Esattamente un anno fa io ero seduto su questa stessa sedia, mentre te eri seduta davanti a me, all'altro lato del tavolo. La stanza non è cambiata, ha sempre gli stessi arredi, nonostante questo la vedo in modo diverso. L'anno scorso mi sembrava più grande. Il tavolo per esempio lo ricordo di una lunghezza infinita, lo spazio che ci separava così immenso da non sapere come fare ad attirare la tua attenzione. Io provavo a parlare ma tu non mi ascoltavi, forse perché non mi sentivi, tanto eravamo distanti. Adesso invece il tavolo sembra essere un semplice tavolo, di legno, come potrebbero essercene tanti altri. Ha una grandezza normale e non è niente di così incredibilmente assoluto: è un tavolo, punto. La stanza ha riacquistato le sue reali dimensioni. Non è più così sconfinata come mi ricordavo. Sarà dato dal fatto che nel frattempo, nell'arco di dodici mesi, abbiamo utilizzato più stanze, di diversa grandezza, passando da quelle più piccole dentro le quali stavamo stretti davvero in due ed era difficile trovare lo spazio per sedersi senza sfiorarci le ginocchia, a quelle più grandi dove la gente veniva a disturbarci perché era manifesta la nostra incapacità di occuparle per intero.
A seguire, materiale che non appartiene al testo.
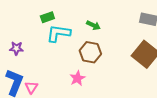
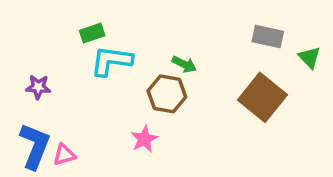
green arrow: (93, 25) -> (184, 64), moved
pink triangle: (31, 87) -> (64, 155), turned 40

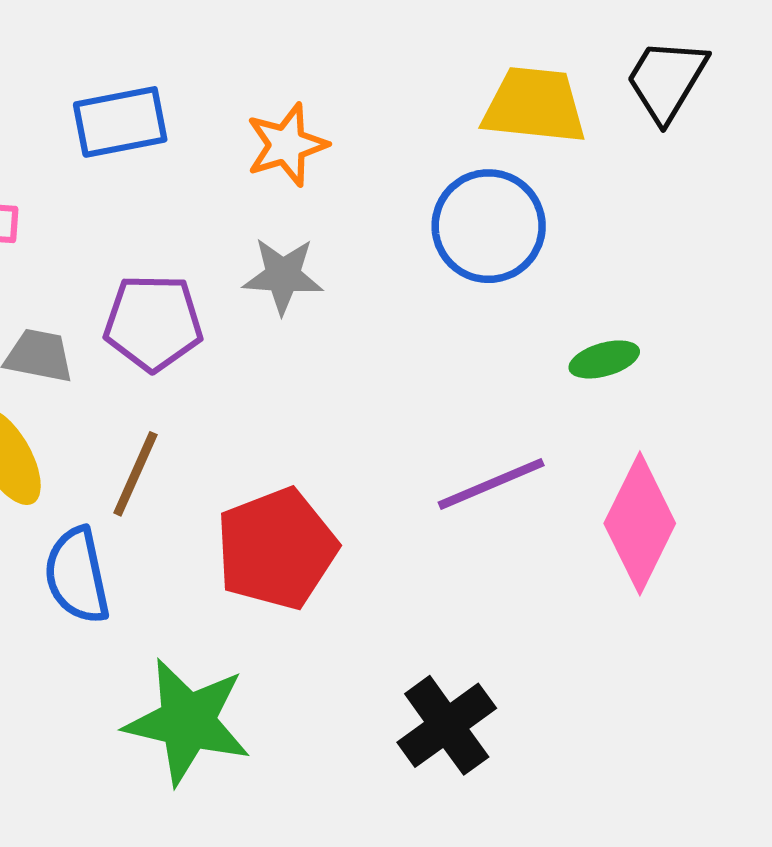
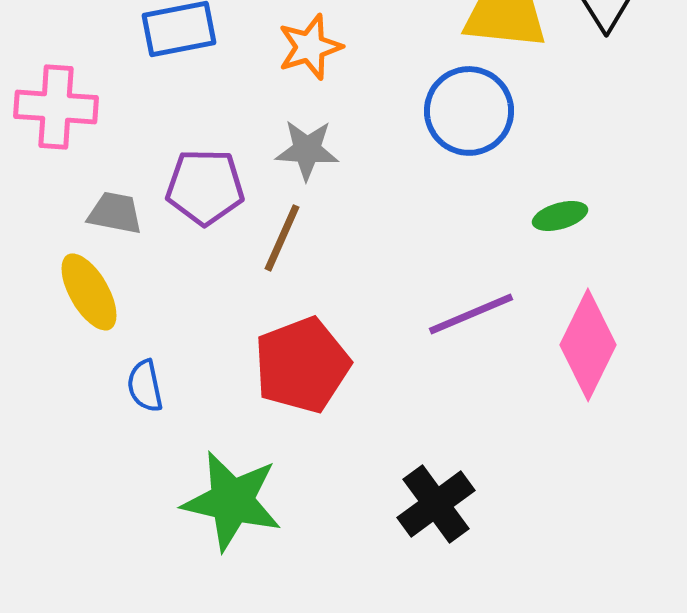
brown line: (135, 474) -> (282, 238), moved
blue semicircle: (77, 575) -> (145, 386), size x0.7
È stato un valzer che ci ha visto passare da una sala all'altra, danzando sui tavoli e sui pavimenti, guardando le televisioni e le riunioni degli altri, origliando discussioni su argomenti che non ci interessavano minimamente. Ci sentivamo delle spie industriali ingaggiate da qualche grande multinazionale. Dovevamo rubare quante più informazioni possibili e rivenderle al nostro cliente principale, quello che ci pagava più profumatamente per colmare il gap che si era venuto a creare tra lui e il suo concorrente. Noi eravamo delle pedine che facevano il doppio gioco. Dovevamo apparire affidabili abbastanza da risultare innocui, quando invece, sotto sotto, prendevamo appunti e ci garantivamo una ricompensa adeguata al rischio che correvamo.
È stata tutta quanta una fantasia, una splendida fantasia per passare le giornate. Anche quando non riuscivamo a toccarci, quando io cercavo di attirare la tua attenzione e tu invece non riuscivi ad ascoltarmi. Dicevi che parlavo troppo piano. E che la stanza era grande, che la mia voce si perdeva nello spazio. È buffo che tutto sia iniziato qui e che, quasi per caso, sia sempre qui che finisca.